Note that she boasts herself a "patient advocate". That is NOT what a real medical researcher refers to themselves as.

Venchka
07-23-2017, 20:13
Ah, but she is entitled to call herself anything she pleases. Woe be unto anyone who says otherwise.
"Know what I mean Vern"
Wayne


Sent from my iPhone using Tapatalk

rickb
07-23-2017, 20:24
Ah, but she is entitled to call herself anything she pleases. Woe be unto anyone who says otherwise.

You mean like:

Attending physician at Harvard Medical School and co-director of Dean Center for Tick Borne Illness at Spaulding Rehabilitation Hospital in Charlestown (SRH)

Venchka
07-23-2017, 20:45
No.
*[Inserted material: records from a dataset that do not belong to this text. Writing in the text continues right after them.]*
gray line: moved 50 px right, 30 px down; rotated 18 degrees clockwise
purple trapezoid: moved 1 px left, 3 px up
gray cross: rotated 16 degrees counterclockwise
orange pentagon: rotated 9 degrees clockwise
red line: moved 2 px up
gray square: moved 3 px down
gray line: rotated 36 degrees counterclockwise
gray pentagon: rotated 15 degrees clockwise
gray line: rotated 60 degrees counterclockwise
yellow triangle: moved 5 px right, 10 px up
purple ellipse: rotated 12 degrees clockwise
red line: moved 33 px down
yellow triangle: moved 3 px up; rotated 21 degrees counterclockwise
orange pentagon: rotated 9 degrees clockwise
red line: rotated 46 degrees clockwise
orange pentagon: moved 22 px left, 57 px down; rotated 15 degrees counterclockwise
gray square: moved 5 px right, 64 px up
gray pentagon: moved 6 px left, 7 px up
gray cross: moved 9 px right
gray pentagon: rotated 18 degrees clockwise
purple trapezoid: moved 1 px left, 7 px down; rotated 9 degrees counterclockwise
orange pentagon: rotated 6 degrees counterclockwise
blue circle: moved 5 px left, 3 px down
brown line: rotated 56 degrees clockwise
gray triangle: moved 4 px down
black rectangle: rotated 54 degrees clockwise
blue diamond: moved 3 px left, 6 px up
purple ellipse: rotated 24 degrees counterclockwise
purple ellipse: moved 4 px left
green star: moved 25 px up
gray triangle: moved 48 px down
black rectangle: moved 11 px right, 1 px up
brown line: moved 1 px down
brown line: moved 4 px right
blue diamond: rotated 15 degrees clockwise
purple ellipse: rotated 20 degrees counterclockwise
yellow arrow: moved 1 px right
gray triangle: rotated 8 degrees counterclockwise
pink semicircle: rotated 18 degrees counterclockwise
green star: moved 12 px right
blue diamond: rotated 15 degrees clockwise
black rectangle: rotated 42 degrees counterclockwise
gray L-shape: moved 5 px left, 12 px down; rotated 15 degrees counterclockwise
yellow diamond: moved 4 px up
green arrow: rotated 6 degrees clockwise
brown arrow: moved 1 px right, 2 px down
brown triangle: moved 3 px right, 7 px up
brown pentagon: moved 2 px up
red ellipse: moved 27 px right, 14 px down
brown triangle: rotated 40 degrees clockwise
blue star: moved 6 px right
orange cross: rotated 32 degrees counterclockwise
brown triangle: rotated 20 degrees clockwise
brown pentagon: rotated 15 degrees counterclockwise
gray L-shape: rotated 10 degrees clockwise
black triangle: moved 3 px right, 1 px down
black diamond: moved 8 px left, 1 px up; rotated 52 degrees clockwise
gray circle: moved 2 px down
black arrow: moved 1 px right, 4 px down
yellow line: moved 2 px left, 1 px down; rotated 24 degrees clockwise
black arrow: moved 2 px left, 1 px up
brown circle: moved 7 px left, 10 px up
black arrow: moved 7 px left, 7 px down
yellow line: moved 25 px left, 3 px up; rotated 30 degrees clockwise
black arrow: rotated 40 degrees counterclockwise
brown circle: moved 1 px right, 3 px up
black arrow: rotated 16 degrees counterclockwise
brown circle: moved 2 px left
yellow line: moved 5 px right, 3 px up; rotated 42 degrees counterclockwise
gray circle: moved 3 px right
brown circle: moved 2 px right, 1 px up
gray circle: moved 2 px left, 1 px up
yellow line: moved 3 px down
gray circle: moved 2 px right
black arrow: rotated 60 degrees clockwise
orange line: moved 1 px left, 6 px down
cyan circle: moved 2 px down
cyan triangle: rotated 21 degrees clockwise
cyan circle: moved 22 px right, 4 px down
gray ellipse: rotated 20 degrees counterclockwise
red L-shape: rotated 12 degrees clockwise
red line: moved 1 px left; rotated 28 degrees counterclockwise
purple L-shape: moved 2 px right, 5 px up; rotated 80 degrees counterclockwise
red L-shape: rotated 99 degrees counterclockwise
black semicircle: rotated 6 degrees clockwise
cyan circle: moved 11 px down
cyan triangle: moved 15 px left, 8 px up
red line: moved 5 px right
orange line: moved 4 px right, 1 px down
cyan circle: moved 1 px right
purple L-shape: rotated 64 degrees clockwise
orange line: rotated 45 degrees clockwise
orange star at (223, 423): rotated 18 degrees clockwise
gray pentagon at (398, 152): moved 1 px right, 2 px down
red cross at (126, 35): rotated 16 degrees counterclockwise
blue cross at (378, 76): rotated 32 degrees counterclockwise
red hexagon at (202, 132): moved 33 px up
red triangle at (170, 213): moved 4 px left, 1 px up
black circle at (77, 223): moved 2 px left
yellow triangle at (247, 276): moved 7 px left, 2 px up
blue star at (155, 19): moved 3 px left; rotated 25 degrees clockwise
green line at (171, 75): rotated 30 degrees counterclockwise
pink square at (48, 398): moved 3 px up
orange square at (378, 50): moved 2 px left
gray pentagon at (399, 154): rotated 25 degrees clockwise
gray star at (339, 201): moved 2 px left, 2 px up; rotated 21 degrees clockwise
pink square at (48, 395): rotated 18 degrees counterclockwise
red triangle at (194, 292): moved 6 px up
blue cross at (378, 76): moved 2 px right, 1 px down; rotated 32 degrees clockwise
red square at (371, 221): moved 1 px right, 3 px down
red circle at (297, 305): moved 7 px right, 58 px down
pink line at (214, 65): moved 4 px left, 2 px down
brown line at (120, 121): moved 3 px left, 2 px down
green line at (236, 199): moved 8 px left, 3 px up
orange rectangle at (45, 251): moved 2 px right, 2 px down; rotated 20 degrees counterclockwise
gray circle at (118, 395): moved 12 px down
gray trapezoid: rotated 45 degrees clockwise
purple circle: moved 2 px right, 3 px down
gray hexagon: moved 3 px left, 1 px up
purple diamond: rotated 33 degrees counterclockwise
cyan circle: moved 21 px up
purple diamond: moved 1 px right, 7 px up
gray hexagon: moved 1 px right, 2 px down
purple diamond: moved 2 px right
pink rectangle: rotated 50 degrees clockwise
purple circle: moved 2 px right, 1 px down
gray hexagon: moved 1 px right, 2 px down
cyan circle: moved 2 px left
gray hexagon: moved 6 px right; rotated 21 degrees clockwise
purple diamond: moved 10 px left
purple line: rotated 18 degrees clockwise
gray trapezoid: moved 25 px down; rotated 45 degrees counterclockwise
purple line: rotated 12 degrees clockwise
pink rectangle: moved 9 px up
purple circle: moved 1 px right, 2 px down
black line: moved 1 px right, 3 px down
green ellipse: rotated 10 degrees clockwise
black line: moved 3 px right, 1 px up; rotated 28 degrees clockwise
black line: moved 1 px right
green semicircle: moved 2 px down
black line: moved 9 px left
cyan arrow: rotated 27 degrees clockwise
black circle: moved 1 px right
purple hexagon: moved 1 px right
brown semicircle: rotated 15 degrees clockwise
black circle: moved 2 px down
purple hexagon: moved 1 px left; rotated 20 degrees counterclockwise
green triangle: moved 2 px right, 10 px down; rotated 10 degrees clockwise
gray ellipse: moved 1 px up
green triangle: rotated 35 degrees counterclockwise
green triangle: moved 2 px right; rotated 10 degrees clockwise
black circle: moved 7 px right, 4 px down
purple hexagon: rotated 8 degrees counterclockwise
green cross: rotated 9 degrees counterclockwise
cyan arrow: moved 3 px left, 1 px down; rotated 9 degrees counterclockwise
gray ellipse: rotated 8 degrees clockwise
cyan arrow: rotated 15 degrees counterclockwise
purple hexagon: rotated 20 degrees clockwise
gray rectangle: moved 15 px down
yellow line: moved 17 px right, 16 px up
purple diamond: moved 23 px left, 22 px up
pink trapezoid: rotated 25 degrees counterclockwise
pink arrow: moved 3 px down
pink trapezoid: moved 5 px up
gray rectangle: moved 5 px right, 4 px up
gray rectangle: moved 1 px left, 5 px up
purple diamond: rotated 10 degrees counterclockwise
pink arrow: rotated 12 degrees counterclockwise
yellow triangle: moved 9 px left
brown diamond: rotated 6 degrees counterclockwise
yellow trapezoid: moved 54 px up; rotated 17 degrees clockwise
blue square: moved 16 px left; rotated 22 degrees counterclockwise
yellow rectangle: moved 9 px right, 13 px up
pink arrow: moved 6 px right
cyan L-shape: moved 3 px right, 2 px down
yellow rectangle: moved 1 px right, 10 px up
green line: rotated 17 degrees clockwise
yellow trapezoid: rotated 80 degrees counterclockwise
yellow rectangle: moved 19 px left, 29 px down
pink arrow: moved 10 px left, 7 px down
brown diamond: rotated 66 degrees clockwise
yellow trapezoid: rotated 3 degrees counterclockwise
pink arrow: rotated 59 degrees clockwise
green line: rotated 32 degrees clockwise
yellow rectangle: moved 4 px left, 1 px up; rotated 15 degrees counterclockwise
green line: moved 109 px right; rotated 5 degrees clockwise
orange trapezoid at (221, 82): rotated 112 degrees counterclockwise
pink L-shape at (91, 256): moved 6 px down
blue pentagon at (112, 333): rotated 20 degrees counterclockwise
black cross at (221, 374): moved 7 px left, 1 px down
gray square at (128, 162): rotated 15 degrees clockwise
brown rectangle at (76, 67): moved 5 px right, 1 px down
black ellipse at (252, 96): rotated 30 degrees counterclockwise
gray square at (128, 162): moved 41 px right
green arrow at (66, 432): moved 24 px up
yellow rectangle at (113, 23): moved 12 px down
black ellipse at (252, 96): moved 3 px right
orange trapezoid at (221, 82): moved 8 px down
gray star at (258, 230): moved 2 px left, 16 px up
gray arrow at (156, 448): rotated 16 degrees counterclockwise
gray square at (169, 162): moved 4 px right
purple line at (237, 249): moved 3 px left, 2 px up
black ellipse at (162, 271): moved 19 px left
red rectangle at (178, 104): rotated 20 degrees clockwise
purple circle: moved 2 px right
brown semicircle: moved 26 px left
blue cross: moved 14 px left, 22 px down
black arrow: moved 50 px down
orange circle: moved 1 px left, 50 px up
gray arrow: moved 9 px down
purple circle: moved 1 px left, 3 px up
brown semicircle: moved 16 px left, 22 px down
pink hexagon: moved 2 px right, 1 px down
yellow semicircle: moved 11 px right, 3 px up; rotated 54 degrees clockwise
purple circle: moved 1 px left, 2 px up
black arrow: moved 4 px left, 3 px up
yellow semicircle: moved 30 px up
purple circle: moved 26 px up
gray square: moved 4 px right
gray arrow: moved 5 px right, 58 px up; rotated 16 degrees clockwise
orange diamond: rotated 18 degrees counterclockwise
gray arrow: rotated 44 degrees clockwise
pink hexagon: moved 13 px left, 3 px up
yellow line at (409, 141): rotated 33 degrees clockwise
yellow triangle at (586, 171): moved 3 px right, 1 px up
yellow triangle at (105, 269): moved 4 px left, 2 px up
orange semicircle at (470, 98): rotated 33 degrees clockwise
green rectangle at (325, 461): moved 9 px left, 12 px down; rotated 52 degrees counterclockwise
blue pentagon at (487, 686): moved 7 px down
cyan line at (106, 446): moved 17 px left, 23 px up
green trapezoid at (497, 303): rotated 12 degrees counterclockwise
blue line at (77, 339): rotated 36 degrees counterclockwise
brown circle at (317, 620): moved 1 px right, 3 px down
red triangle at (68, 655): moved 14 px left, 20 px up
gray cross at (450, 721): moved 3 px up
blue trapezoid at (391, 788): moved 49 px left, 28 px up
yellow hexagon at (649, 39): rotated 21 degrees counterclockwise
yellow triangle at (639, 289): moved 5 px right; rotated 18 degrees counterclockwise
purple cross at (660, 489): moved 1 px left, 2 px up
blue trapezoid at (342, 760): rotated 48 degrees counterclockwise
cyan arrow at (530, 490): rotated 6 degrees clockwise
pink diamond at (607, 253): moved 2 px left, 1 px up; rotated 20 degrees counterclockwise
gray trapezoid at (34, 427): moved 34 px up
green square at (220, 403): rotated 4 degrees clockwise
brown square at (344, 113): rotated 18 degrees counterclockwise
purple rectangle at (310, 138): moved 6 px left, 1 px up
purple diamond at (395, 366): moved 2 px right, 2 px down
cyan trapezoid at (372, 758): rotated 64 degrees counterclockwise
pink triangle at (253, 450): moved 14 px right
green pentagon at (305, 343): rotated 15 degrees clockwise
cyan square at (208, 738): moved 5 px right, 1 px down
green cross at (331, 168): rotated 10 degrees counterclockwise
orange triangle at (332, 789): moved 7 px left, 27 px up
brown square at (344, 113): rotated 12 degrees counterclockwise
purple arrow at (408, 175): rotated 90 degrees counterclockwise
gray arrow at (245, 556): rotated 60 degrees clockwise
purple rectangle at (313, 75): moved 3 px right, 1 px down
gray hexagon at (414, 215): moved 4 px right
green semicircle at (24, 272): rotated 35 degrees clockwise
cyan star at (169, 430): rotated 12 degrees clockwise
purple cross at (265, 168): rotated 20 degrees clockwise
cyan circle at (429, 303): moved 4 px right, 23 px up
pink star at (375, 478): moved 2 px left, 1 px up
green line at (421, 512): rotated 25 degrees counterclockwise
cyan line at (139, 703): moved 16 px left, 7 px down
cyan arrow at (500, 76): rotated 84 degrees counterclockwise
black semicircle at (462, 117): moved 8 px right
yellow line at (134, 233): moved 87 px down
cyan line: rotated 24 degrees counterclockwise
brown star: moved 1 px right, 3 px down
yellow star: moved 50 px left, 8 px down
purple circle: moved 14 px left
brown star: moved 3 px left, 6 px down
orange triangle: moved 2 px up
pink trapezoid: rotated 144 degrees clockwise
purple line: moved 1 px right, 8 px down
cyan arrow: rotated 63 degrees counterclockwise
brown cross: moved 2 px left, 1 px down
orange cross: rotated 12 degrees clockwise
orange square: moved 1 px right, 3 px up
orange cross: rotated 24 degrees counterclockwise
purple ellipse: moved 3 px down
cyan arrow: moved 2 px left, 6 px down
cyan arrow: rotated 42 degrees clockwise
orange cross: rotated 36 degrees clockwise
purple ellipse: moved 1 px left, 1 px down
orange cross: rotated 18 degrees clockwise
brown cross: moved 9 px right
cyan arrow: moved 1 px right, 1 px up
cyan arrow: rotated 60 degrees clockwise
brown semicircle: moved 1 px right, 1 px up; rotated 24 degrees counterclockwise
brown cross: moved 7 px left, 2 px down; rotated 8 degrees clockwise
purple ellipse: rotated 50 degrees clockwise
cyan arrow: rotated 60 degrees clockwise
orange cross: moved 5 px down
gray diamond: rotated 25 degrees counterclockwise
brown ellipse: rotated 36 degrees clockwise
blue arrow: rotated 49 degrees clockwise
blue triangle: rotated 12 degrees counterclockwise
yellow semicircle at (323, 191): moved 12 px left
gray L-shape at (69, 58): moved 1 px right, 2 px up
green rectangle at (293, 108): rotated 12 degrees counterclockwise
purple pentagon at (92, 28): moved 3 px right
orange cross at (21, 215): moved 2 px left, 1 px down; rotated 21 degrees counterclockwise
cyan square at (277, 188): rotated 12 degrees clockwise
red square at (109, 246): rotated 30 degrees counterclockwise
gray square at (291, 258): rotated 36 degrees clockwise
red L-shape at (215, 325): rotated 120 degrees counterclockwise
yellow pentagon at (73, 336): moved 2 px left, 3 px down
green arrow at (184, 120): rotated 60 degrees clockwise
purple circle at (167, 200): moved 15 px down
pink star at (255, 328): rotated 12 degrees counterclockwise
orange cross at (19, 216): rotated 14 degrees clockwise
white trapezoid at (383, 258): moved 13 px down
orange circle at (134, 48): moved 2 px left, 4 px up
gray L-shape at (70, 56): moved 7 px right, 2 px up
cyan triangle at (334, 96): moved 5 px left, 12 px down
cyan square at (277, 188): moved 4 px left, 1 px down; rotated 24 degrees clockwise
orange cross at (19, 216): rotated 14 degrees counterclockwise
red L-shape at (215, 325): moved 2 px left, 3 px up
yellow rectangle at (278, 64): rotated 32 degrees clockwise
I mean like "patient advocate".
Does Harvard grant advanced degrees as a patient advocate?
Wayne


Sent from my iPhone using Tapatalk

rafe
07-23-2017, 23:23
Worth reading. I believe there is such a thing as "chronic Lyme" inasmuch as Lyme is a constellation of disease agents and that they often linger in the body for a long time. I have a lot of respect for this disease, from personal experience and a close non-hiking friend. Read the book Sierra Noir for a forest ranger's account of chronic Lyme.

TexasBob
07-24-2017, 09:28
Worth reading. I believe there is such a thing as "chronic Lyme" inasmuch as Lyme is a constellation of disease agents and that they often linger in the body for a long time. I have a lot of respect for this disease, from personal experience and a close non-hiking friend. Read the book Sierra Noir for a forest ranger's account of chronic Lyme.

Are you saying that there are bacteria and/or viruses other than borrelia burgdorfi that cause Lyme disease? Can you share your sources for this information?

rafe
07-24-2017, 09:44
Are you saying that there are bacteria and/or viruses other than borrelia burgdorfi that cause Lyme disease? Can you share your sources for this information?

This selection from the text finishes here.